Patchouli anklet by Tonya Maria: "This piece was designed around my research and experience with people's love/hate extreme reactions to patchouli. 90% lovely smooth surfaces, with euphoric swirls vs 10% bumpy undesirable cone shape protruding out from beneath with curling twisted tendrils creeping up like scent to a nose." [...] and amber and orange colored droplets symbolized the colors of the oils the plant produces when leaves are distilled to make the fragrance."
Pierre Montale perfumes for me are remarkable for their ability to convey an impression of richness, that is, for the best of them. If you are dreaming of wearing a precious potion that unfolds on the skin like a rich brocade threaded with hints of precious metals, then it is a good bet to direct your steps, or fingers as it is in the digital age, to a Montale sales point. Montale fragrances to me are not into being in the vanguard of perfumery creation, but they do know on the other hand about quality and betray an uncanny ability to pick up intuitively on the untiring human quest for luxury...

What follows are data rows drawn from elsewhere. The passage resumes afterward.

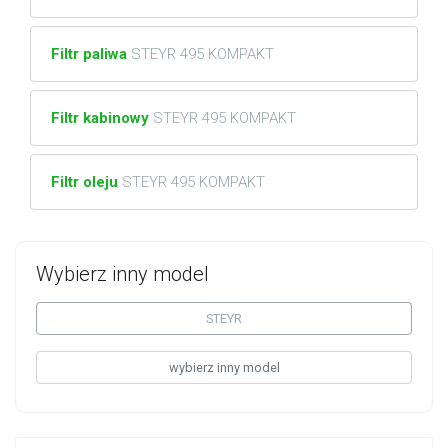
Filtr paliwa
STEYR 495 KOMPAKT
Filtr kabinowy
STEYR 495 KOMPAKT
Filtr oleju
STEYR 495 KOMPAKT
Wybierz inny model
STEYR
wybierz inny model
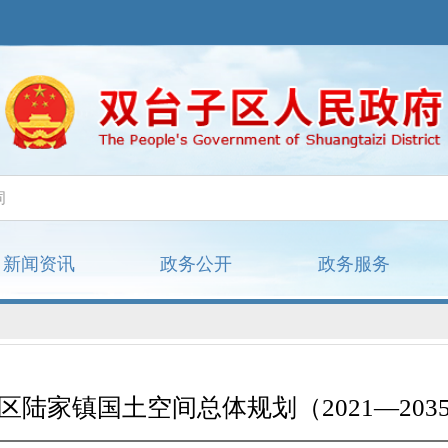
新闻资讯
政务公开
政务服务
区陆家镇国土空间总体规划（2021—203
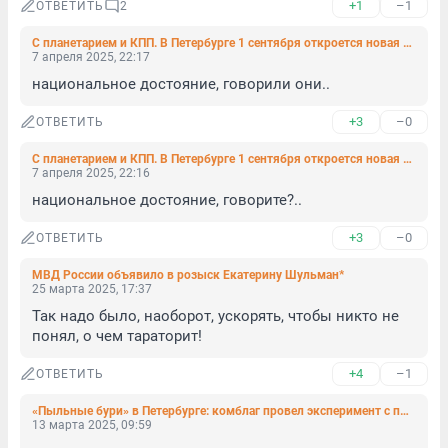
+1
–1
ОТВЕТИТЬ
2
С планетарием и КПП. В Петербурге 1 сентября откроется новая школа «Газпрома»
7 апреля 2025, 22:17
национальное достояние, говорили они..
+3
–0
ОТВЕТИТЬ
С планетарием и КПП. В Петербурге 1 сентября откроется новая школа «Газпрома»
7 апреля 2025, 22:16
национальное достояние, говорите?..
+3
–0
ОТВЕТИТЬ
МВД России объявило в розыск Екатерину Шульман*
25 марта 2025, 17:37
Так надо было, наоборот, ускорять, чтобы никто не 
понял, о чем тараторит!
+4
–1
ОТВЕТИТЬ
«Пыльные бури» в Петербурге: комблаг провел эксперимент с пылесосом и признал его неудачным
13 марта 2025, 09:59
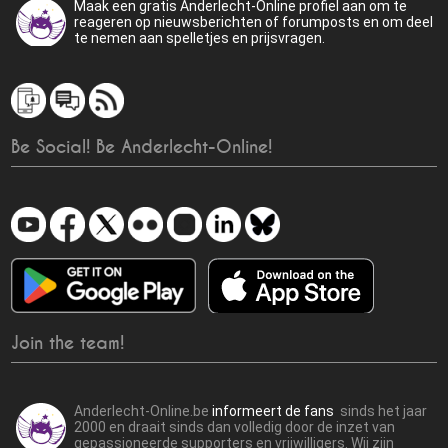
Maak een gratis Anderlecht-Online profiel aan om te
reageren op nieuwsberichten of forumposts en om deel
te nemen aan spelletjes en prijsvragen.
Be Social! Be Anderlecht-Online!
Join the team!
Anderlecht-Online.be
informeert de fans
sinds het jaar
2000 en draait sinds dan volledig door de inzet van
gepassioneerde supporters en vrijwilligers. Wij zijn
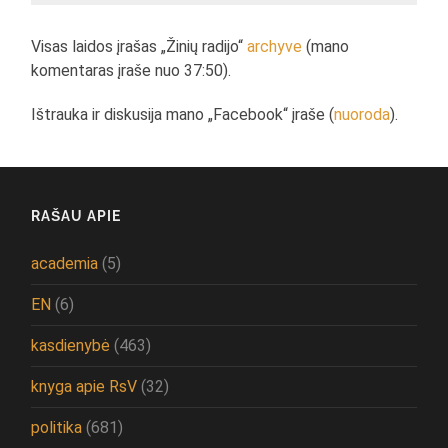
Visas laidos įrašas „Žinių radijo“
archyve
(mano
komentaras įraše nuo 37:50).
Ištrauka ir diskusija mano „Facebook“ įraše (
nuoroda
).
RAŠAU APIE
academia
(5)
EN
(6)
kasdienybė
(463)
knyga apie RsV
(32)
politika
(681)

Patchouli Leaves I experience as an exacerbated George Sand by Maître Gantier et Parfumeur or a black, tarried version of Opium by Yves Saint Laurent for the patchouli and amber chant it seems to sing. I am not talking about the similarities in the compositions but in these, mostly, two main olfactory facets. One thus recognizes those previously encountered atmospheres but as if they had become saturated with dark, brooding pigments and thick textures and a sense of deepening of what right luxury ought to smell like. The scent is not ostentatious but it does suggest an inborn appreciation for finer and weightier textures.
I perceive it also as a dry patchouli leaves syrup (it is sweetish, but not chocolatey -- more Coca-Cola-like), that said in a positive manner, which means that perhaps, it hints at the idea that other patchouli scents have had clear water added to them. But this is an illusion because they are not exactly constructed the same, nor have the same goals.
Montale Patchouli Leaves is particularly good at bringing home to you the idea of how those 19th century Kashmir shawls brought back from India in ships and trunks from overseas must have, or rather ought to have smelled like it with their subtly dry and camphoraceous aromas (patchouli leaves were used to keep moths at bay). You have a thought for George Sand and become more directly understanding of her addiction for patchouli. Then when you get a chance you thumb a book and can read again about her pressing request put to Alfred de Musset one day to bring her back patchouli bought at Leblanc's on the rue Sainte Anne, the very best (to her).
We are a far cry away from Woodstock and the dishevelled 60s. This is a patchouli scent that has been excised of its anecdotal headshop reference to go back to the simple and sensual impression of a patchouli perfume treated almost like a "soliflore" or one-note perfume . Yet, there is this psychedelic impression on a warm sunny day outdoors of a black sun gently warming up on the skin radiating its dark amber-y rays and it feels, by analogy, entirely appropriate as a spring-and-summer perfume.
Notes: Patchouli leaves, vanilla, amber, white musk, Tibetan cystus ladaniferus.